3. Unter Verletzung revisiblen Rechts ist das Berufungsgericht in seiner Entscheidung davon ausgegangen, dass ein Überdenkensverfahren entbehrlich sei (a)). Der Kläger hat einen Anspruch auf Überdenken seiner Einwendungen (b)).

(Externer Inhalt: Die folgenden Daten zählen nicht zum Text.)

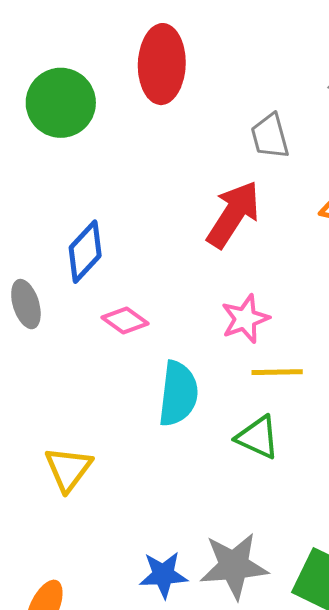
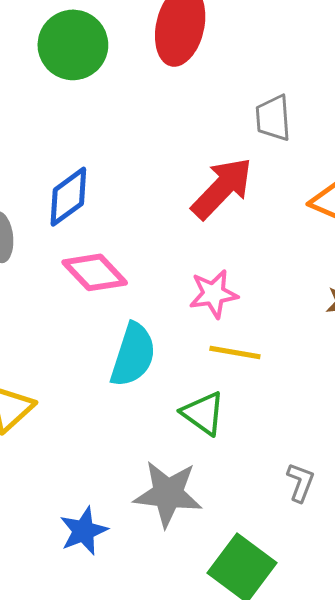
pink diamond: (125, 321) -> (95, 272), size x1.4
gray star: (234, 566) -> (168, 494), moved
blue star: (163, 575) -> (84, 531), turned -30

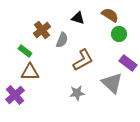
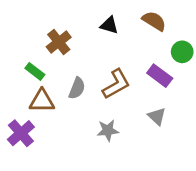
green circle: (119, 34) -> (182, 52), moved
gray semicircle: (62, 40) -> (77, 88), moved
purple rectangle: (128, 63) -> (160, 76), moved
gray triangle: (112, 83) -> (157, 116), size x0.6

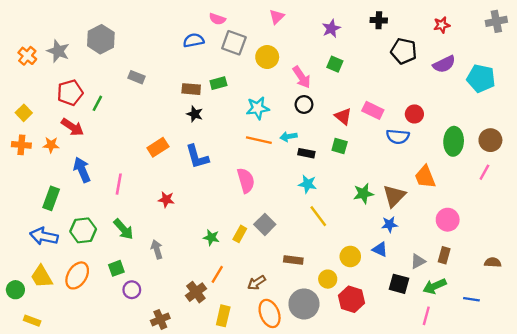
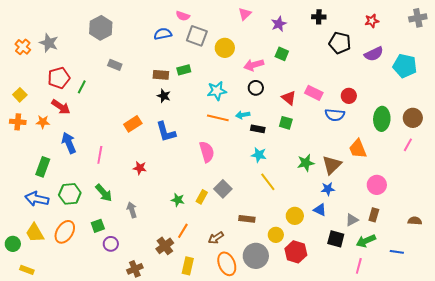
pink triangle: (277, 17) -> (245, 14), moved
gray hexagon: (101, 39) -> (101, 28), moved
pink arrow: (302, 77) -> (254, 65), turned 108

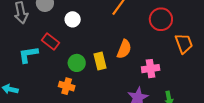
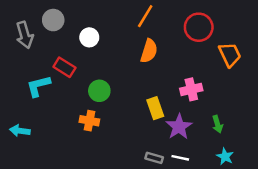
orange semicircle: (124, 49) -> (149, 51), moved
yellow rectangle: (100, 61) -> (155, 108), moved

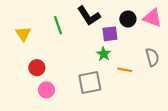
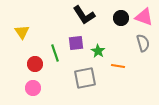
green line: (58, 25) -> (55, 53), moved
purple square: (110, 34) -> (76, 43), moved
gray semicircle: (152, 57) -> (143, 43), moved
pink circle: (46, 90) -> (33, 88), moved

a) Das Überdenkensverfahren kann nicht aufgrund einer von den Prüfern abgegebenen schriftlichen Begründung der Bewertung der mündlichen Prüfungsleistung als entbehrlich angesehen werden. Hierfür sprechen die unterschiedlichen Zwecke, die mit der Begründung einerseits (aa)) und dem Überdenkensverfahren andererseits (bb)) zum Schutz des Grundrechts auf freie Berufswahl (Art. 12 Abs. 1 GG ) und des Rechts auf effektiven Rechtsschutz (Art. 19 Abs. 4 Satz 1 GG ) verfolgt werden. Während die Begründung dazu dient, dem Prüfling die Erhebung von Einwendungen zu ermöglichen, soll das Überdenken eine Kontrolle der Bewertungen anhand der Einwendungen durch die Prüfer selbst eröffnen:

aa) Der effektive Grundrechtsschutz verlangt zunächst, dass die Prüfungskommission die Bewertung einer berufsrelevanten Prüfungsleistung begründet und die tragenden Erwägungen darlegt, die zu ihrer Bewertung der Prüfungsleistung geführt haben. Der Grundrechtsschutz umfasst einen Informationsanspruch des Prüflings, der sich auf eine angemessene Begründung der Prüfungsentscheidung richtet, das heißt auf die Bekanntgabe der wesentlichen Gründe, mit denen die Prüfer zu einer bestimmten Bewertung der Prüfungsleistungen gelangt sind. Die maßgeblichen Gründe müssen zwar nicht in allen Einzelheiten, aber doch in den für das Ergebnis ausschlaggebenden Punkten erkennbar sein. Dieser Informationsanspruch soll den Prüfling in den Stand versetzen, diejenigen Informationen zu erhalten, die er benötigt, um feststellen zu können, ob die rechtlichen Vorgaben und Grenzen der Prüfung, insbesondere der Beurteilung seiner Leistungen, eingehalten worden sind (stRspr, vgl. nur BVerwG, Beschlüsse vom 15. Juli 2010 - 2 B 104.09 - juris Rn. 5, 8 und vom 8. November 2005 - 6 B 45.05 - Buchholz 421.0 Prüfungswesen Nr. 408 Rn. 6, jeweils m.w.N.).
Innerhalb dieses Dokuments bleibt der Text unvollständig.